I always thought girls were smarter and braver than I am, I still do.
The Actress
Imagine an office building in old New York City. Outside a grand office with beautifully carved doors, two well dressed young executives in tweedy suits of the type worn by young up and comers are schmoozing about nothing in particular when one says, “Say, I hear the big boss is talking to that girl in his office about the merger.”
His sidekick is quick to answer, “Oh, don’t worry about that, she is just a girl, she doesn’t know anything.”
The girl in question comes out of the inner office and approaches the two young men, saying, “What are you two carrying on about?”
The taller of the two sleeks back his pomaded hair, touches his bowtie briefly, and says with a wink to his partner, “Honey, don’t you worry your little head about it, it’s man talk, you couldn’t possibly understand.”
They both laugh. She gives them a look, turns and stalks off with a slight huff. They laugh again.
It’s a movie scene. The early 1930’s. The two actors, long forgotten are completely gone from living memory. The girl? A 25 year old, who when she arrived in Hollywood to screen test at Universal, stepped down from the Super Chief and was surprised to find that no one from the studio was there to meet her. In fact there was someone there. When that man returned to the Universal offices without her, he told Carl Laemmle, the studio head, “I didn’t see anyone who looks remotely like a movie star.” As well he might, she was an unremarkable 5” 2”, 120 lb. blonde with too large blue eyes, she was no ones idea of a star. Six terrible films later, Universal let her go. She was lucky and signed with Warner brothers. After more than 20 forgettable films, the role of the vBicious and slatternly Mildred Rogers in the RKO Radio production of Human Bondage, (1934), a film adaptation Somerset Maugham’s novel, earned her first major critical acclaim. Many actresses feared playing unsympathetic characters, and several had refused the role, but she viewed it as an opportunity to show the range of her acting skills. Her co-star, Leslie Howard was initially dismissive of her, but as filming progressed, his attitude changed, and he subsequently spoke highly of her abilities. The director saw something special in her. John Cromwell allowed her relative freedom: “I let her have her head. I trusted her instincts.” She insisted that she be portrayed realistically in her death scene, and said: “The last stages of consumption, poverty, and neglect are not pretty, and I intended to be convincing-looking.”
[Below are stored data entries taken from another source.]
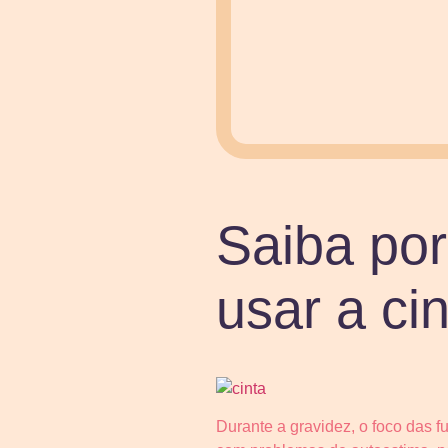
Saiba po
usar a ci
Durante a gravidez, o foco das 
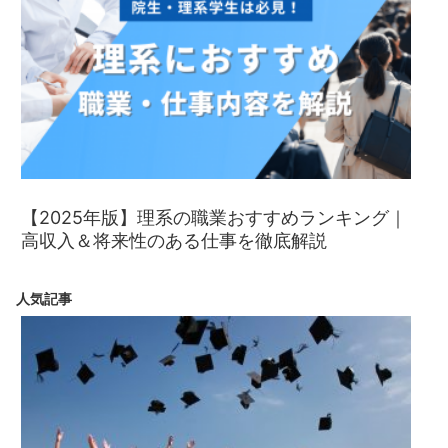
【2025年版】理系の職業おすすめランキング｜
高収入＆将来性のある仕事を徹底解説
人気記事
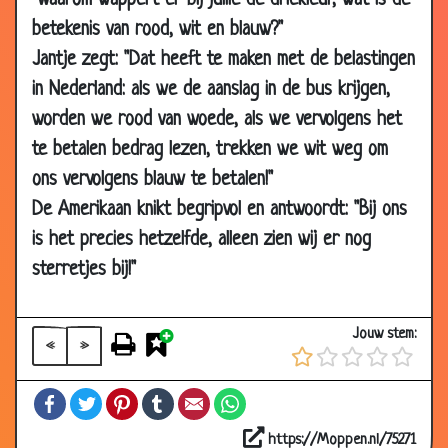
"Waarom wappert er bij jullie de driekleur, wat is de
21 Dec
Nilgün Yerli - Cultuurverschillen in een
3.06
betekenis van rood, wit en blauw?"
2019
vliegtuig
Jantje zegt: "Dat heeft te maken met de belastingen
20 Dec
Najib Amhali - Vliegtuig
2.62
in Nederland: als we de aanslag in de bus krijgen,
2019
worden we rood van woede, als we vervolgens het
16 Dec
Evert Kwok - Vergeetmenietje
2.89
te betalen bedrag lezen, trekken we wit weg om
2019
ons vervolgens blauw te betalen!"
14 Dec
Sterrenhemel
3.01
De Amerikaan knikt begripvol en antwoordt: "Bij ons
2019
is het precies hetzelfde, alleen zien wij er nog
08 Dec
Hans Teeuwen - Bertje en Henk
2.70
sterretjes bij!"
2019
07 Dec
Waardenberg en De Jong - Rijles
2.98
Jouw stem:
2019
«
»
04 Dec
André van Duin - Verboden te roken
3.28
Facebook
Twitter
Pinterest
Tumblr
Email
WhatsApp
2019
02 Dec
Evert Kwok - Last van staar
3.02
https://Moppen.nl/75271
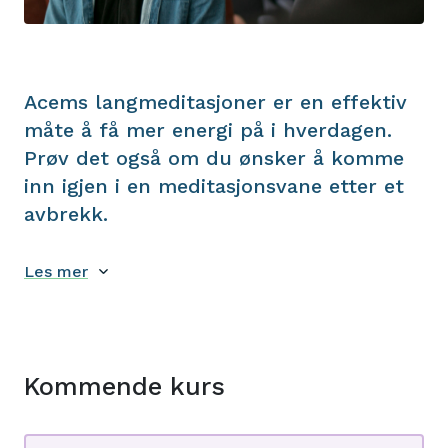
Acems langmeditasjoner er en effektiv
måte å få mer energi på i hverdagen.
Prøv det også om du ønsker å komme
inn igjen i en meditasjonsvane etter et
avbrekk.
Les mer
Kommende kurs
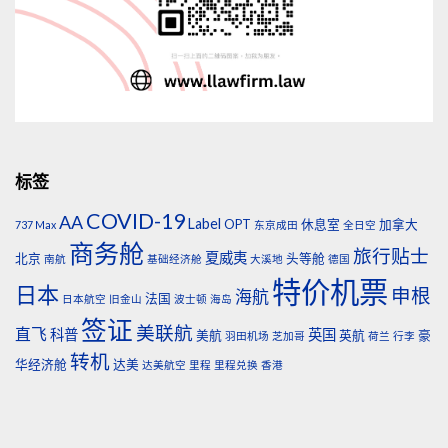
标签
COVID-19
AA
Label
OPT
休息室
加拿大
737 Max
东京成田
全日空
商务舱
旅行贴士
夏威夷
北京
头等舱
南航
基础经济舱
大溪地
德国
特价机票
日本
申根
海航
法国
日本航空
旧金山
波士顿
海岛
签证
美联航
直飞
科普
英国
美航
英航
豪
羽田机场
芝加哥
荷兰
行李
转机
华经济舱
达美
达美航空
里程
里程兑换
香港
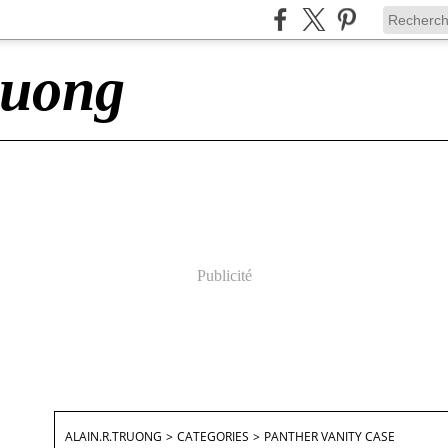
ruong
Publicité
ALAIN.R.TRUONG
>
CATEGORIES
>
PANTHER VANITY CASE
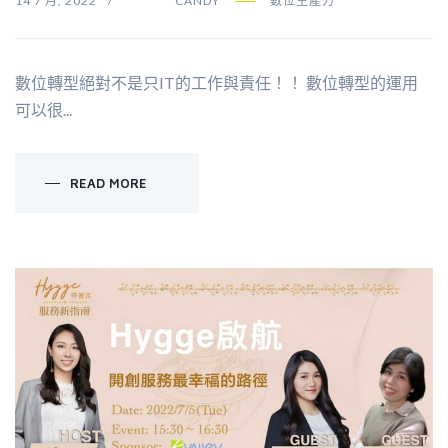
14 7 月, 2022
CANDY
數位生產力
數位轉型絕對不是只IT的工作與責任！！ 數位轉型的運用
可以很...
READ MORE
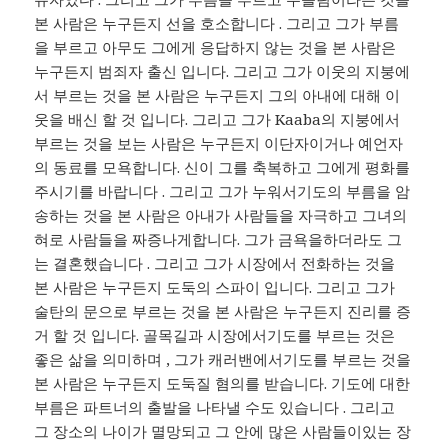
본 사람은 누구든지 선을 호소합니다 . 그리고 그가 부름
을 부르고 아무도 그에게 응답하지 않는 것을 본 사람은
누구든지 범죄자 출신 입니다. 그리고 그가 이웃의 지붕에
서 부르는 것을 본 사람은 누구든지 그의 아내에 대해 이
웃을 배신 할 것 입니다. 그리고 그가 Kaaba의 지붕에서
부르는 것을 보는 사람은 누구든지 이단자이거나 예언자
의 동료를 모욕합니다. 신이 그를 축복하고 그에게 평화를
주시기를 바랍니다 . 그리고 그가 누워서기도의 부름을 암
송하는 것을 본 사람은 아내가 사람들을 자극하고 그녀의
혀로 사람들을 짜증나게합니다. 그가 금욕을하더라도 그
는 결혼했습니다 . 그리고 그가 시장에서 전화하는 것을
본 사람은 누구든지 도둑의 스파이 입니다. 그리고 그가
술탄의 문으로 부르는 것을 본 사람은 누구든지 진리를 증
거 할 것 입니다. 골목길과 시장에서기도를 부르는 것은
좋은 삶을 의미하며 , 그가 캐러밴에서기도를 부르는 것을
본 사람은 누구든지 도둑질 혐의를 받습니다. 기도에 대한
부름은 파트너의 출발을 나타낼 수도 있습니다 . 그리고
그 장소의 나이가 멸망되고 그 안에 많은 사람들이있는 장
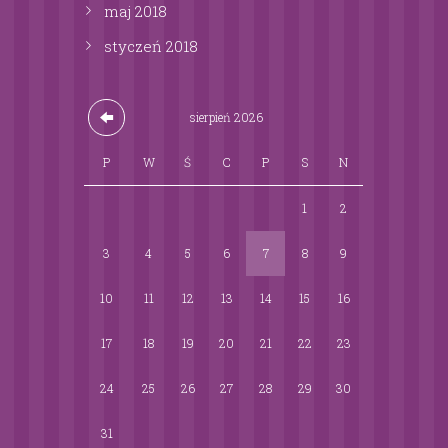
maj
2018
styczeń
2018
sierpień
2026
P
W
Ś
C
P
S
N
1
2
3
4
5
6
7
8
9
10
11
12
13
14
15
16
17
18
19
20
21
22
23
24
25
26
27
28
29
30
31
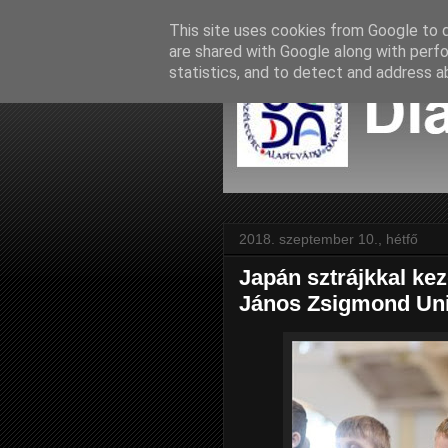
This site uses cookies from Google to de
are shared with Google along with perfo
statistics, and to detect and address a
2018. szeptember 10., hétfő
Japán sztrájkkal kez
János Zsigmond Uni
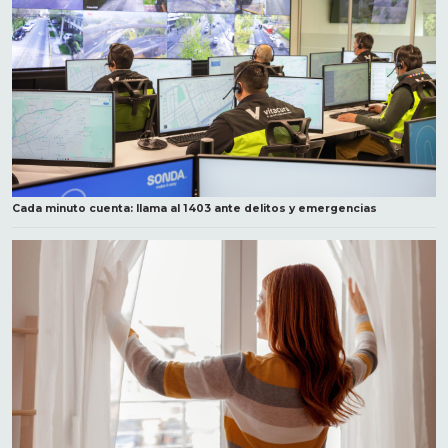
Cada minuto cuenta: llama al 1403 ante delitos y emergencias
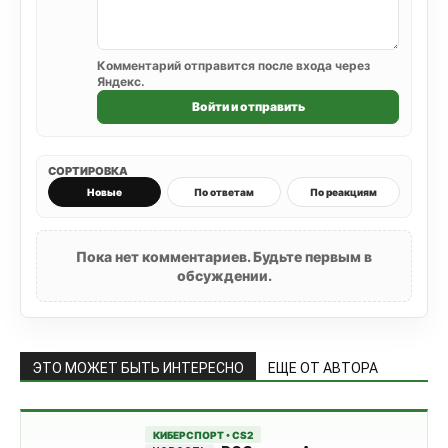
Комментарий отправится после входа через
Яндекс.
Войти и отправить
СОРТИРОВКА
Новые
По ответам
По реакциям
Пока нет комментариев. Будьте первым в
обсуждении.
ЭТО МОЖЕТ БЫТЬ ИНТЕРЕСНО
ЕЩЕ ОТ АВТОРА
КИБЕРСПОРТ • CS2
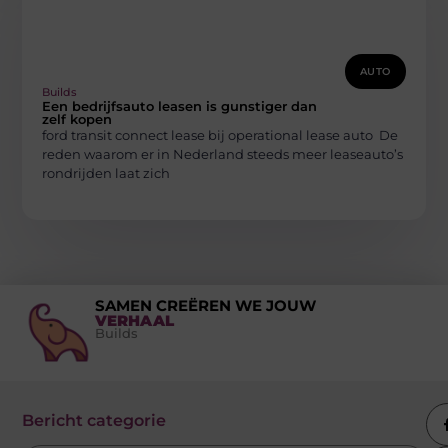
AUTO
Builds
Een bedrijfsauto leasen is gunstiger dan
zelf kopen
ford transit connect lease bij operational lease auto De
reden waarom er in Nederland steeds meer leaseauto’s
rondrijden laat zich
SAMEN CREËREN WE JOUW
VERHAAL
Builds
Bericht categorie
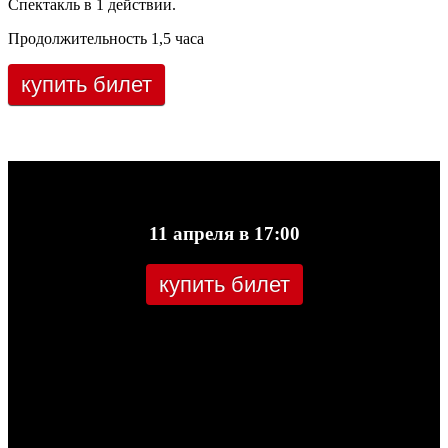
Спектакль в 1 действии.
Продолжительность 1,5 часа
купить билет
11 апреля в 17:00
купить билет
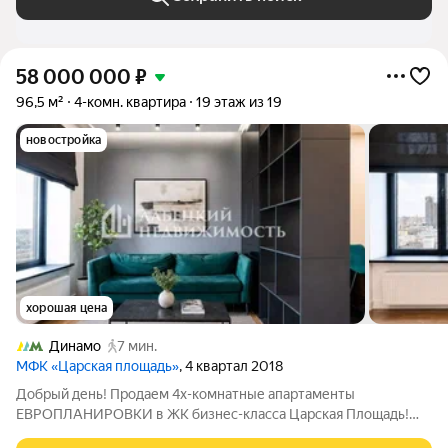
58 000 000
₽
96,5 м²
4-комн. квартира
19 этаж из 19
новостройка
хорошая цена
Динамо
7 мин.
МФК «Царская площадь»
, 4 квартал 2018
Добрый день! Продаем 4х-комнатные апартаменты
ЕВРОПЛАНИРОВКИ в ЖК бизнес-класса Царская Площадь!
ОПИСАНИЕ И ФОТОГРАФИИ СООТВЕТСТВУЮТ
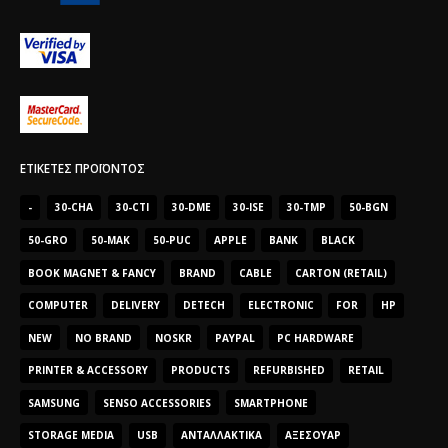
ΕΤΙΚΈΤΕΣ ΠΡΟΪΌΝΤΟΣ
-
30-CHA
30-CTI
30-DME
30-ISE
30-TMP
50-BGN
50-GRO
50-MAK
50-PUC
APPLE
BANK
BLACK
BOOK MAGNET & FANCY
BRAND
CABLE
CARTON (RETAIL)
COMPUTER
DELIVERY
DETECH
ELECTRONIC
FOR
HP
NEW
NO BRAND
NOSKR
PAYPAL
PC HARDWARE
PRINTER & ACCESSORY
PRODUCTS
REFURBISHED
RETAIL
SAMSUNG
SENSO ACCESSORIES
SMARTPHONE
STORAGE MEDIA
USB
ΑΝΤΑΛΛΑΚΤΙΚΆ
ΑΞΕΣΟΥΆΡ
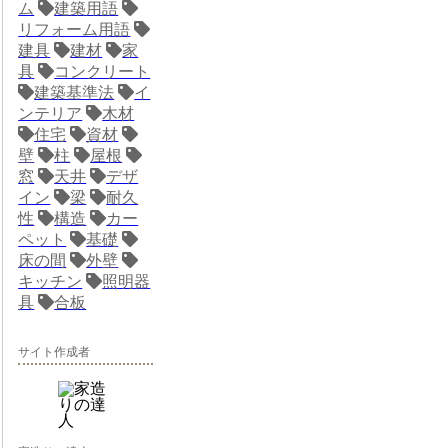
ム
建築用語
リフォーム用語
建具
建材
家
具
コンクリート
建築基準法
イ
ンテリア
木材
住宅
資材
壁
柱
屋根
窓
天井
デザ
イン
梁
耐久
性
構造
カー
ペット
基礎
床の間
外壁
キッチン
照明器
具
合板
サイト作成者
She spent the rest of her career playing unsympathetic sardonic and mostly unlikable roles and is still considered the finest actress of her generation. She was nominated ten times for an Academy Award and won two for Dangerous in 1935 and Jezebel in 1938.
Her name was Ruth Elizabeth Davis, you know her as Bette.

The Aviatrix
Clad in her trademark plum colored flying suit which she had designed herself, she was the darling of the flying world. Growing up in Arroyo Grande California with her parents, William and Ursula ,who owned a small farm that was a constant financial drain. When opportunity presented itself, William moved the family to Oakland, California. Her parents, William and Ursula owned a small farm that was a constant financial drain and when the first opportunity presented itself, William moved the family to Oakland, California. Living in Oakland she successfully gave the impression she was from a wealthy family and was private school educated in the United States and France. Beautiful and poised, she easily carried out the charade. Encouraged by her mother to believe that she could succeed in any endeavor, she relied on her talents and wit to accomplish what few women of her time even dared to dream about. She was an anomaly for her time, and she willingly disregarded societal convention. She vowed never to marry and concentrated instead on pursuing a successful career.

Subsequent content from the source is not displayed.